L’amara realtà della vita in fabbrica
In controluce, sembra di rivedere Albino Saluggia del romanzo d’esordio, Memoriale, l’operaio dalla certezza paranoica di una mistificata diagnosi di tubercolosi ai propri danni da parte dei medici della fabbrica, al solo fine di una rimozione dall’incarico. Del resto, l’ottica deformata con cui l’operaio analizza l’intera filigrana dei suoi ricoveri in sanatorio e reintegri nello stabilimento, di fatto disvela come la ragione alterata di Albino abbia il volto della distorta ratio industriale: “La fabbrica non perdona […] chi non si arrende al suo potere, chi crede alla giustizia umana e invoca la sua clemenza; la fabbrica non perdona gli ultimi” (Volponi, 1962).

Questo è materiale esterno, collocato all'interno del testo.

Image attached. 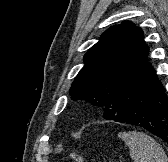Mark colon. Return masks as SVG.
<instances>
[{"mask_svg":"<svg viewBox=\"0 0 168 162\" xmlns=\"http://www.w3.org/2000/svg\"><path fill=\"white\" fill-rule=\"evenodd\" d=\"M83 157L79 154H71L69 162H83Z\"/></svg>","mask_w":168,"mask_h":162,"instance_id":"5ec220e1","label":"colon"}]
</instances>
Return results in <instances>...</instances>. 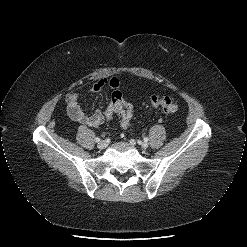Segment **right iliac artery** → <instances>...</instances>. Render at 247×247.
Instances as JSON below:
<instances>
[{
	"label": "right iliac artery",
	"mask_w": 247,
	"mask_h": 247,
	"mask_svg": "<svg viewBox=\"0 0 247 247\" xmlns=\"http://www.w3.org/2000/svg\"><path fill=\"white\" fill-rule=\"evenodd\" d=\"M99 141H100L99 137L95 138V142H99Z\"/></svg>",
	"instance_id": "82829eb1"
}]
</instances>
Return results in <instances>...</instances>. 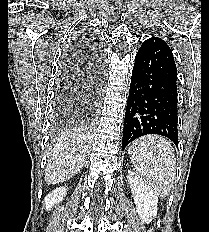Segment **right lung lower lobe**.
<instances>
[{"label": "right lung lower lobe", "mask_w": 209, "mask_h": 232, "mask_svg": "<svg viewBox=\"0 0 209 232\" xmlns=\"http://www.w3.org/2000/svg\"><path fill=\"white\" fill-rule=\"evenodd\" d=\"M71 60L73 59H81L87 62H93L95 64L97 72V77L101 75L102 69H101V57H100V51L99 47L92 46L90 48H78L75 53H72Z\"/></svg>", "instance_id": "right-lung-lower-lobe-1"}]
</instances>
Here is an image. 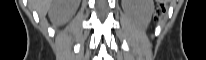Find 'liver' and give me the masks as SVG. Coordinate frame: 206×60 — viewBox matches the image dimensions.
I'll return each instance as SVG.
<instances>
[{
	"instance_id": "1",
	"label": "liver",
	"mask_w": 206,
	"mask_h": 60,
	"mask_svg": "<svg viewBox=\"0 0 206 60\" xmlns=\"http://www.w3.org/2000/svg\"><path fill=\"white\" fill-rule=\"evenodd\" d=\"M80 0H31L30 4L44 17L49 9L50 19L56 25L65 24L75 13Z\"/></svg>"
}]
</instances>
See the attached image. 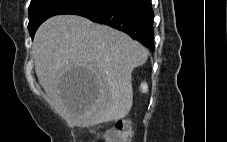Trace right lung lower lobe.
<instances>
[{
  "label": "right lung lower lobe",
  "instance_id": "right-lung-lower-lobe-1",
  "mask_svg": "<svg viewBox=\"0 0 227 142\" xmlns=\"http://www.w3.org/2000/svg\"><path fill=\"white\" fill-rule=\"evenodd\" d=\"M78 15L123 31L154 50L151 0H109Z\"/></svg>",
  "mask_w": 227,
  "mask_h": 142
}]
</instances>
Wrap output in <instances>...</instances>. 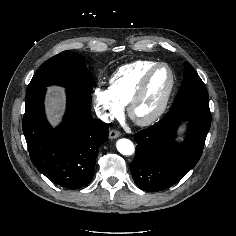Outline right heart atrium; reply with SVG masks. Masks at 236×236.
Returning <instances> with one entry per match:
<instances>
[{
  "label": "right heart atrium",
  "instance_id": "1",
  "mask_svg": "<svg viewBox=\"0 0 236 236\" xmlns=\"http://www.w3.org/2000/svg\"><path fill=\"white\" fill-rule=\"evenodd\" d=\"M94 98L98 114L103 121H110L121 114L123 106L109 89L97 87L94 90Z\"/></svg>",
  "mask_w": 236,
  "mask_h": 236
}]
</instances>
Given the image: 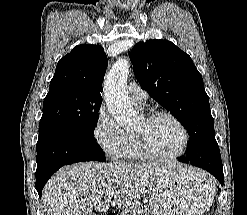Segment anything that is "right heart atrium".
Instances as JSON below:
<instances>
[{"label": "right heart atrium", "mask_w": 247, "mask_h": 215, "mask_svg": "<svg viewBox=\"0 0 247 215\" xmlns=\"http://www.w3.org/2000/svg\"><path fill=\"white\" fill-rule=\"evenodd\" d=\"M93 136L105 154L113 158L121 156L125 143V132L104 105L97 111Z\"/></svg>", "instance_id": "right-heart-atrium-1"}]
</instances>
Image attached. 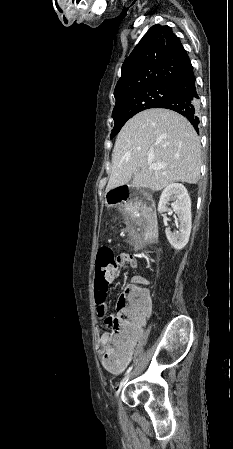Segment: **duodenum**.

Ecco sfumare l’entusiasmo giovanile di Volponi nell’esperienza indocile e desolante degli interessi industriali. Ma la risposta non sa di umano. Nel racconto del 1987, Talete, in un tempo imprecisato, il filosofo greco si vede accerchiato dal caotico rimescolarsi di bivacchi, incendi, orrore e sangue, lungo il confine guerriero di due file opposte. In uno squarcio caravaggesco, la legge morale del rispetto brucia tra i lividi lampi di fuochi diversi. Cibo è il corpo inanimato accanto, amico o nemico che sia. Ciascuno pare aver atteso solo quel momento, il cannibalismo verso chi è prossimo, tanto più fragile e appetibile quanto più implorante. In una regola che duplica quella della fabbrica, lo sguardo di Talete è ferito da una verità che era menzogna fino a poco prima. Allora, nella pratica collettiva di isterica fagocitazione, il filosofo elegge il suo stesso corpo quale medium di autosalvazione e prende a cibarsi di sé. Paga, così, con la morte il suo rifiuto alla barbarie e svapora nel puro splendore di una fiammata. Suicidio foscoliano, analogo all’apocalittico epilogo del romanzo La macchina mondiale, Premio Strega 1965. Lì, un visionario contadino marchigiano autodidatta, Anteo Crocioni, ipotizza una rigenerazione cosmica attraverso un progressivo perfezionamento di quelle macchine che sono gli uomini, a loro volta fabbricate da altri uomini, nell’intenzione di una graduale convivenza prospera e pacifica. Soprusi assenti. Ma il progetto non prevede la sorda ferocia quotidiana del suo paese, di sua moglie Massimina e, soprattutto, di quella Roma nella cui avanguardia aveva riposto intima fiducia di accoglienza. Non resta che l’esplosione sul finale. Anteo svanisce nel fuoco roteante di una statuetta dinamitarda tenuta stretta: “Non credo alla morte, anche se ho deciso di servirmi del suo passaggio” (Volponi, 1965). Un suicidio di rinascita in chi vorrà e saprà recuperare la rara, entusiastica fede che i nevrotici dei romanzi volponiani hanno sempre abitato, nella lucida consapevolezza che solo a un folle appartiene. Perché, se per l’autore e i suoi personaggi malcerta riesce la strada per Roma, terminata nel labirinto soffocante del capitalismo, non si accettano barricate. Lungo quel sentiero qualcuno troverà il modo di condividere il progresso nel segno dell’equità. Per reimparare lo stupore pirandelliano di Ciàula fuori da un labirinto.

Letture
  • Paolo Volponi, Memoriale, Einaudi, Torino, 2015.
  • Paolo Volponi, La macchina mondiale, Einaudi, Torino, 2015.
  • Paolo Volponi, La strada per Roma, Einaudi, Torino, 2014.